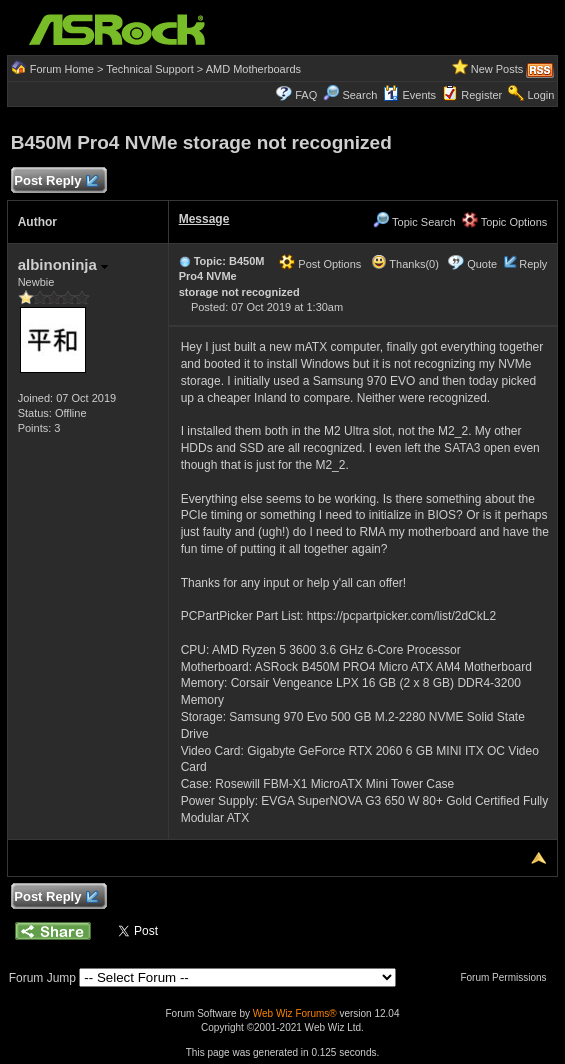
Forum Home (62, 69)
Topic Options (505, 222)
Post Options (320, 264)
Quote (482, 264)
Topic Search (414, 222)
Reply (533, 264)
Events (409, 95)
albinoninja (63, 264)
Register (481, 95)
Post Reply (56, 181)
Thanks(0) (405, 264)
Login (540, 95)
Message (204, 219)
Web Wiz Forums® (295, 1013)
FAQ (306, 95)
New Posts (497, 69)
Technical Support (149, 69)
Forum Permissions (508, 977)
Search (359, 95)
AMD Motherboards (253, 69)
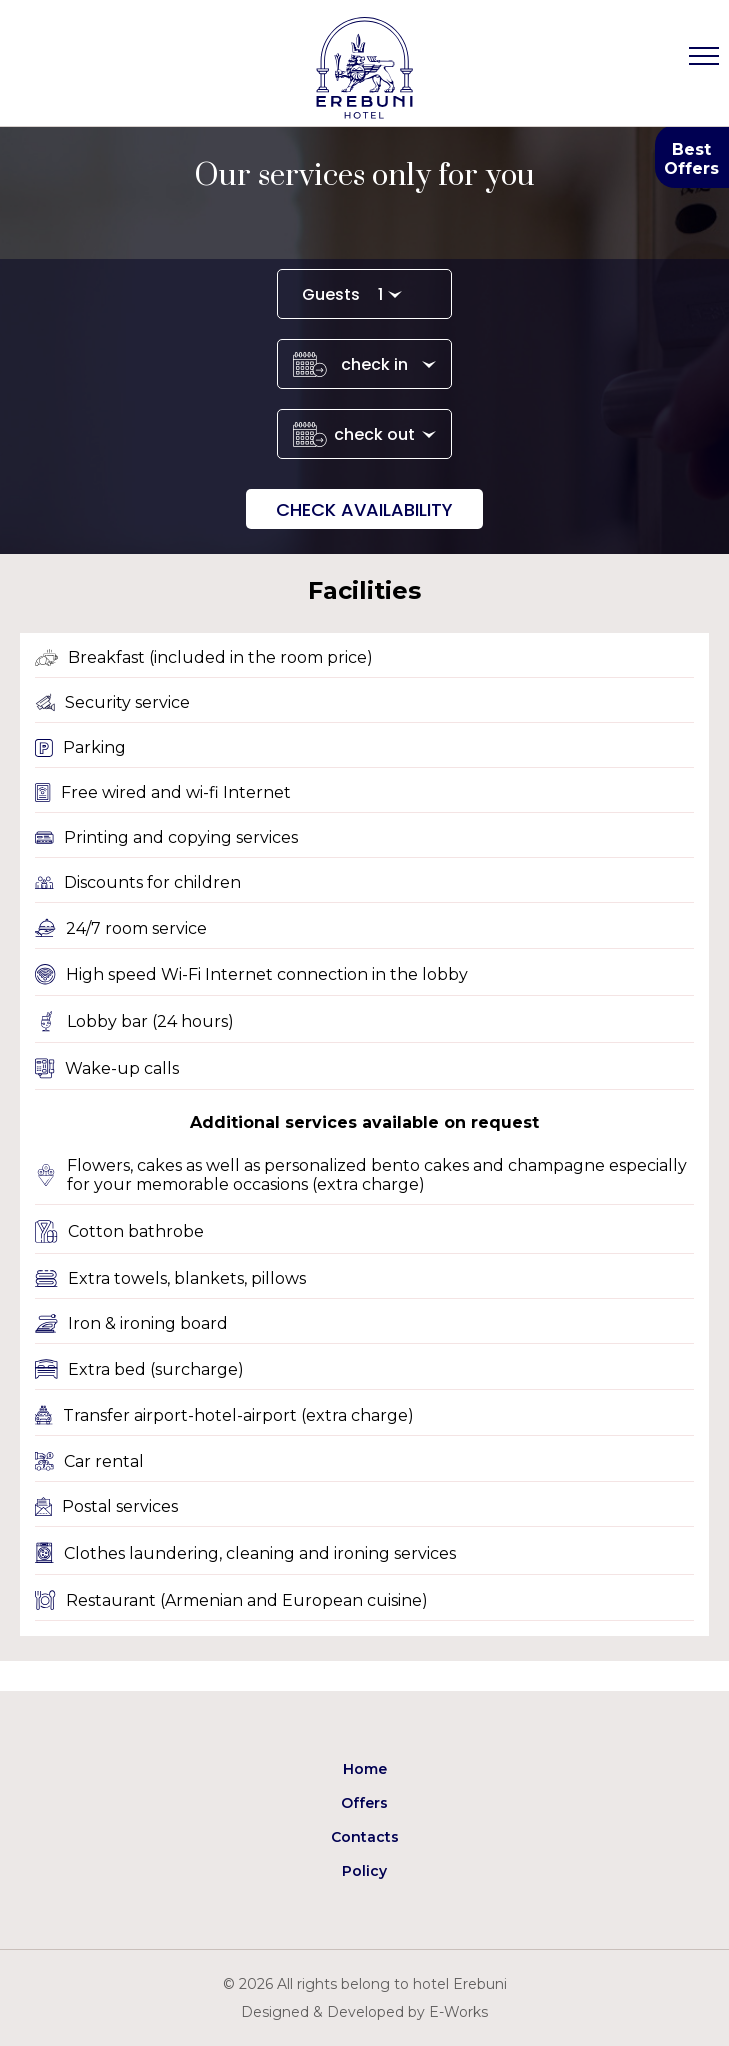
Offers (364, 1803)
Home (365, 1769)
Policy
◇ ◇ ◇ ◇ ◇
### The problem
Keep the pictures out and transcribe the entries exactly.

### Solution below
Forum Home (62, 69)
Topic Options (505, 222)
Post Options (320, 264)
Quote (482, 264)
Topic Search (414, 222)
Reply (533, 264)
Events (409, 95)
albinoninja (63, 264)
Register (481, 95)
Post Reply (56, 181)
Thanks(0) (405, 264)
Login (540, 95)
Message (204, 219)
Web Wiz Forums® (295, 1013)
FAQ (306, 95)
New Posts (497, 69)
Technical Support (149, 69)
Forum Permissions (508, 977)
Search (359, 95)
AMD Motherboards (253, 69)
Offers (364, 1803)
Home (365, 1769)
Policy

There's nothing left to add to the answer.